It arrived in a coffin cooler. That’s what the bartender at The Dewberry’s Williams Sonoma Charleston Wine + Food after party told me Saturday night. He was talking about the elephant in the room. Well, actually, the 700 pound bluefin tuna in the room.
Stationed on a giant sheet of ice, the huge fish sat naked next to a sushi chef making personalized rolls. The fish was flown in by Ian Purkayastha’s Regalis Foods and, in addition to the overflowing display of uni, caviar, and stone crab, served as the biggest talking point of the evening.
But at 1:30 a.m. when I rolled out of the decadent party, the beautiful fish still sat there, largely intact. On the ride home I couldn’t help but wonder what would become of it. Would it just be thrown out, another victim of Gilded Age-style fete-ing? Thankfully, the answer was no.
This moring One80 Place homeless shelter took the big fish home.
“The Dewberry was amazing and cut it down for us,” says Angie Dupree, One80’s Director of Operations. “I was like ‘Oh no. How are we gonna do this?’ I didn’t have my truck. They broke it down and we’ll freeze some of it. We’re going to do tuna salad and some seared tuna steaks. Tuna casseroles.”
Dupree plans to start using it immediately to help serve the shelters’ daily 500 meals for the homeless.
But the tuna was just one great catch today. In addition, One80 Place managed to rescue 4,000 pounds of food from this weekend’s Charleston Wine + Food festival.
“We got clams and mussels to work with too. We went to Duvall and got a refrigerated food truck. And lots of condiments and produce — about 500 to 600 pounds from them,” she says. “For the bulk, we backed the U-haul up at the Culinary Tent where we probably got 1,000 pounds in just meat.”

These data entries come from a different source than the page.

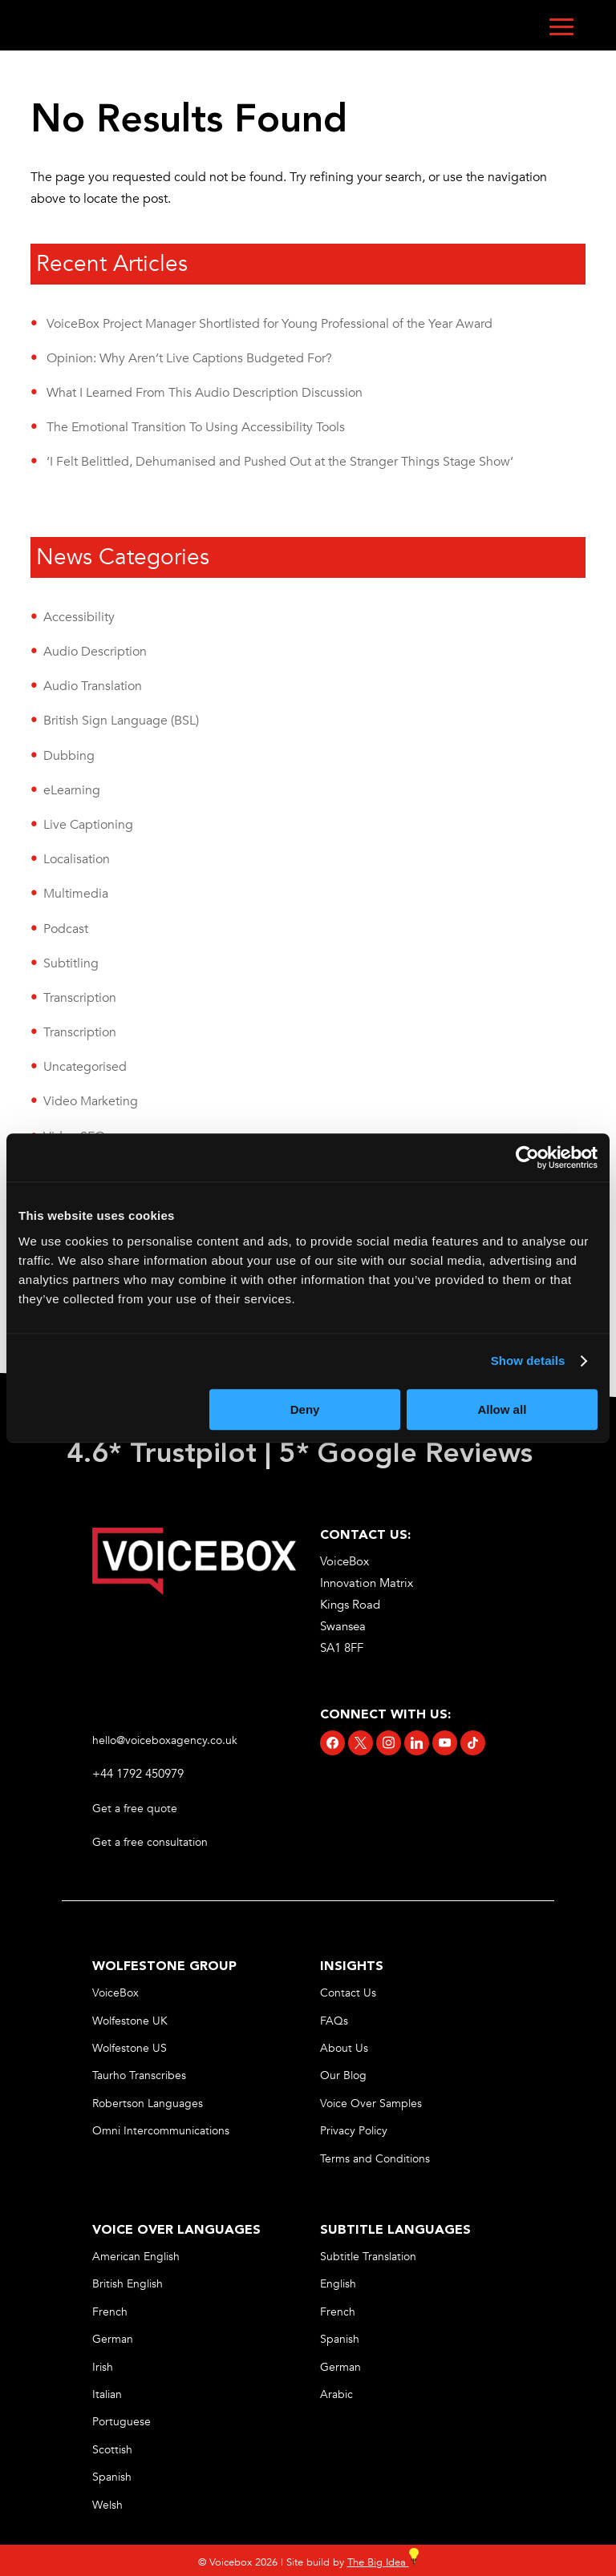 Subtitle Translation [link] (368, 2256)
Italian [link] (107, 2394)
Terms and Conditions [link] (375, 2158)
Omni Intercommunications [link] (160, 2130)
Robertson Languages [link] (147, 2103)
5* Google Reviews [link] (410, 1454)
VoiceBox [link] (115, 1993)
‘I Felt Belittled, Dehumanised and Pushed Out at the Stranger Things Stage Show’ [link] (280, 461)
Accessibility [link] (79, 617)
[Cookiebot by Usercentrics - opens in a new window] (527, 1157)
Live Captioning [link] (88, 825)
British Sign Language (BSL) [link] (121, 720)
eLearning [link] (71, 790)
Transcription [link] (79, 998)
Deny (305, 1409)
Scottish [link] (112, 2449)
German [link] (112, 2339)
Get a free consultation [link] (151, 1842)
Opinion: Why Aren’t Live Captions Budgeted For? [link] (189, 358)
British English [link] (127, 2283)
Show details (528, 1360)
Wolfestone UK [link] (130, 2021)
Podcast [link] (65, 929)
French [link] (110, 2312)
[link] (194, 1591)
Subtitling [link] (71, 963)
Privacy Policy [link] (353, 2130)
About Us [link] (344, 2048)
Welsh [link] (107, 2505)
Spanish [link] (112, 2477)
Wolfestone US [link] (129, 2048)
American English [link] (136, 2256)
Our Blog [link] (343, 2075)
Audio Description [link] (95, 651)
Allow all (501, 1409)
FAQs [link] (334, 2021)
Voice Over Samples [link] (371, 2103)
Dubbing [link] (69, 756)
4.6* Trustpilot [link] (162, 1454)
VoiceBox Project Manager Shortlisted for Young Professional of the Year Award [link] (269, 324)
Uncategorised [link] (85, 1067)
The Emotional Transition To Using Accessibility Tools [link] (196, 427)
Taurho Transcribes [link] (139, 2075)
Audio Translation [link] (92, 686)
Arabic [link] (336, 2394)
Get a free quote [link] (136, 1808)
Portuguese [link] (121, 2421)
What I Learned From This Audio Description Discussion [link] (205, 393)
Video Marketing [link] (90, 1101)
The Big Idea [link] (383, 2562)
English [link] (338, 2283)
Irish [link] (102, 2367)
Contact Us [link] (348, 1993)
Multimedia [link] (75, 893)
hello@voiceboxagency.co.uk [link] (164, 1740)
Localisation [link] (76, 859) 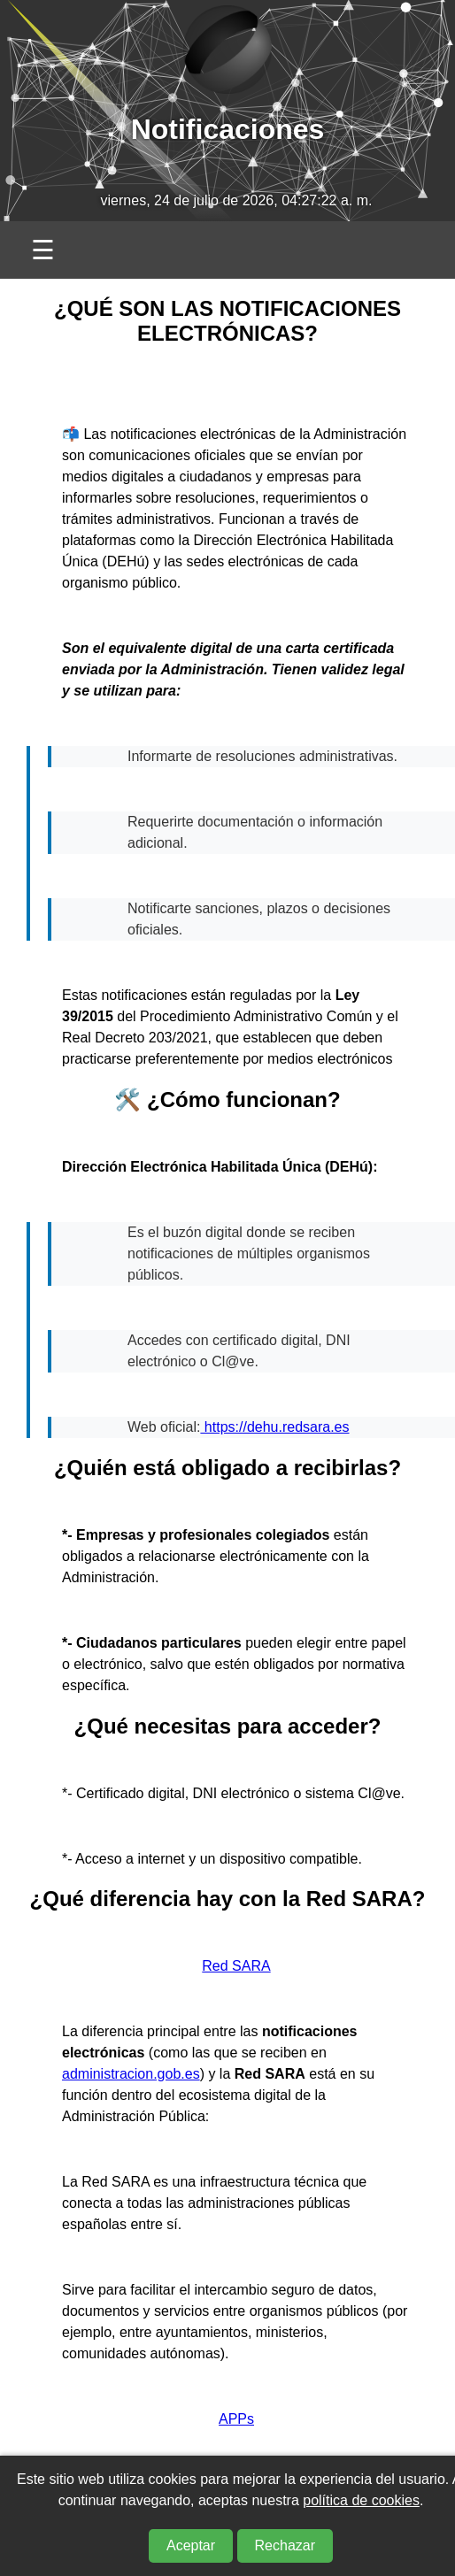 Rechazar (285, 2545)
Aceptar (190, 2545)
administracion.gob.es (131, 2073)
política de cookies (361, 2500)
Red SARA (236, 1965)
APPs (236, 2418)
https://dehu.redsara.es (274, 1426) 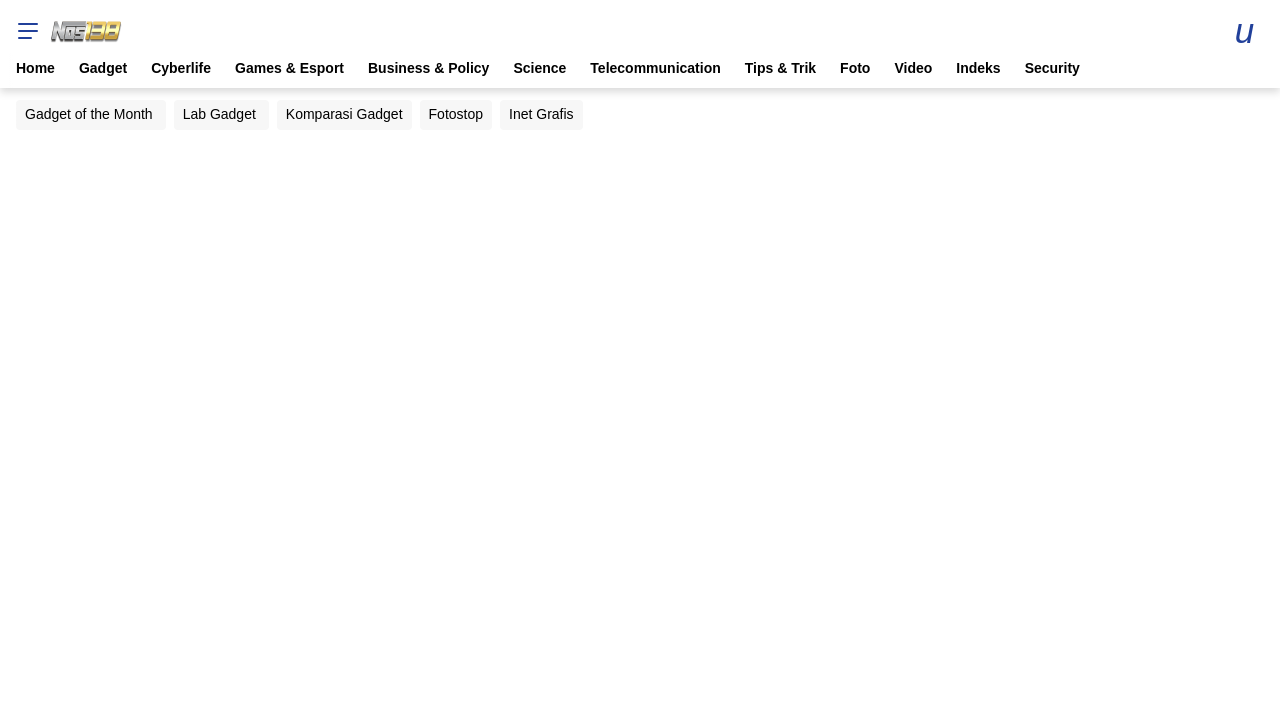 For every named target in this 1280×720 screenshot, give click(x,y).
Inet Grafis (541, 114)
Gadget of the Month (89, 114)
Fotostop (456, 114)
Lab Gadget (219, 114)
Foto (855, 68)
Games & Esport (289, 68)
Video (913, 68)
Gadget (103, 68)
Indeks (978, 68)
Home (35, 68)
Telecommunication (655, 68)
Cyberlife (181, 68)
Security (1052, 68)
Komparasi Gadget (344, 114)
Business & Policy (428, 68)
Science (539, 68)
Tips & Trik (780, 68) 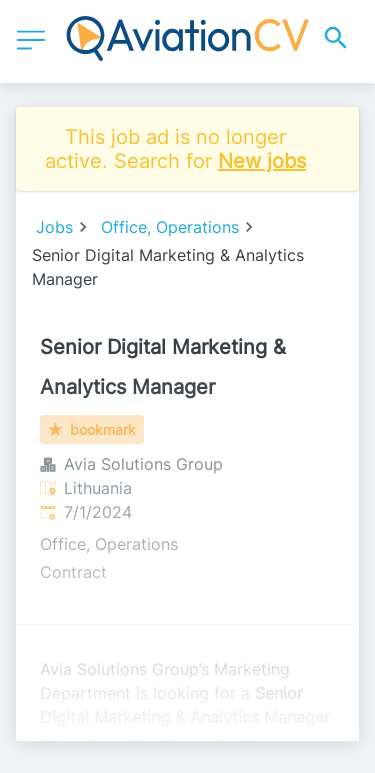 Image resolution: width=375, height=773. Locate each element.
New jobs (262, 161)
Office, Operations (170, 227)
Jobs (54, 227) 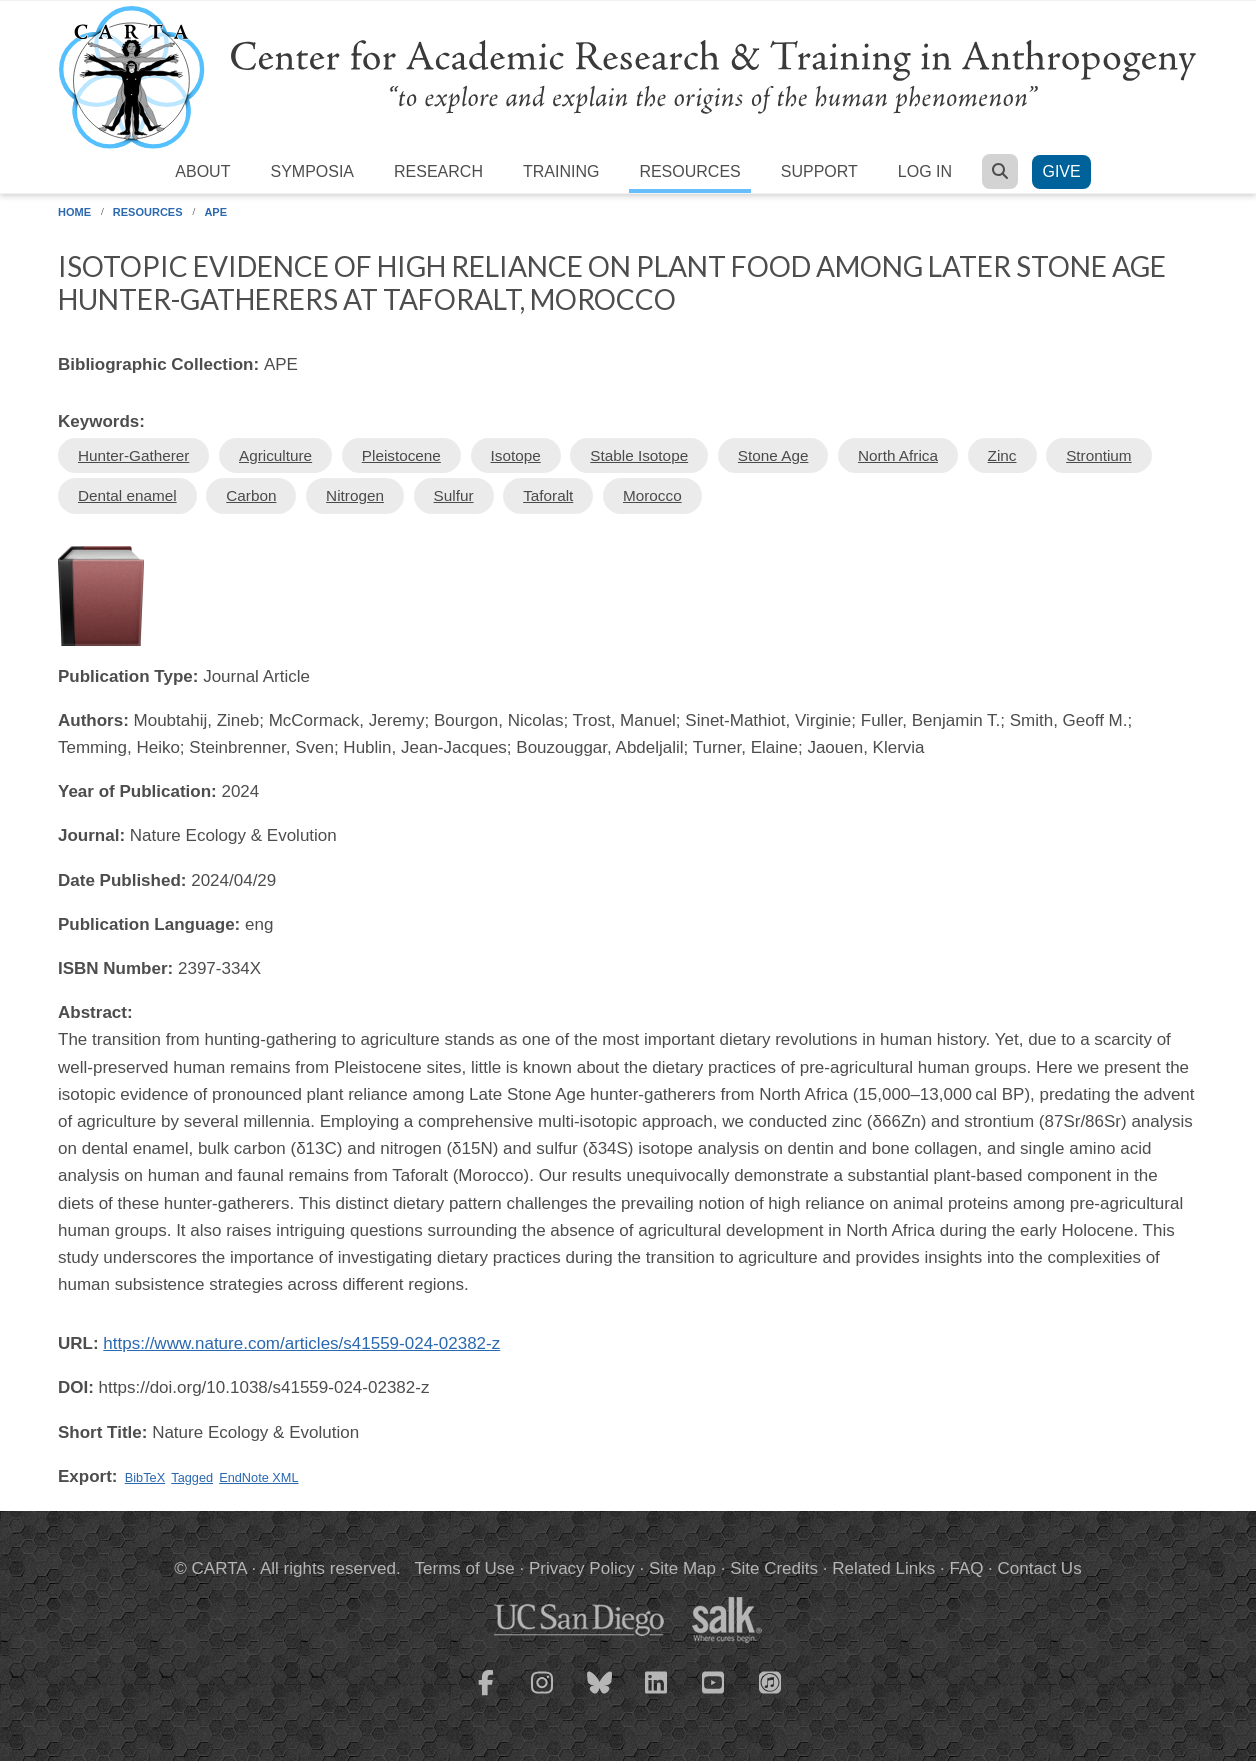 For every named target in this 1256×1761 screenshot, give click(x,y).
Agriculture (275, 455)
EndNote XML (258, 1477)
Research (438, 171)
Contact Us (1040, 1568)
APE (215, 212)
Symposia (312, 171)
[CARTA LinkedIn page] (657, 1695)
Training (561, 171)
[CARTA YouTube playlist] (714, 1695)
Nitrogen (355, 495)
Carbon (251, 495)
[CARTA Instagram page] (543, 1695)
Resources (689, 171)
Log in (925, 171)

Dupree’s team will work for the next day to break it all down and freeze the meat — which should last the shelter up to five months — while sorting and taking inventory of the rest.
But for the instructor of One80 Place’s culinary training program, the best part is the variety of foods from the fest. Now her students, made up of shelter residents and veterans, will have an opportunity to work with produce beyond the typical carrots, onions, and celery. “We got micro greens, apples, oranges, papaya, avocados,” she says listing off the bounty. “This adds such a diverse, creative element to teaching. Sometimes the students just cut carrots all day. When you can bring fresh fennel and butternut squash and beautiful fruits and vegetables, they get to see so much,” she says.
Every five-weeks the culinary program gives eight students the opportunity to learn in a commercial kitchen and Dupree says that her new recruits, who officially started today, serendipitously signed up for the best season of the course thanks to the Charleston Wine + Food spread. When they complete the program, they’ll receive a W+F sponsored knife kit, apron, and chef jacket to use in their externship at a local restaurant.
“We launched the program in 2016 and as of today have had 82 graduates,” says DuPree. “Ninety-eight percent are placed in restaurant.”
If it all sounds a little like the loaves and fishes parable, it kind of is. One 700 pound tuna will not only help jobless locals learn new skills to find work in Charleston kitchens, it will also provide hundreds at the shelter with nourishing meals to help them get back on their feet.
“I can’t wait to start teaching tomorrow,” says Dupree.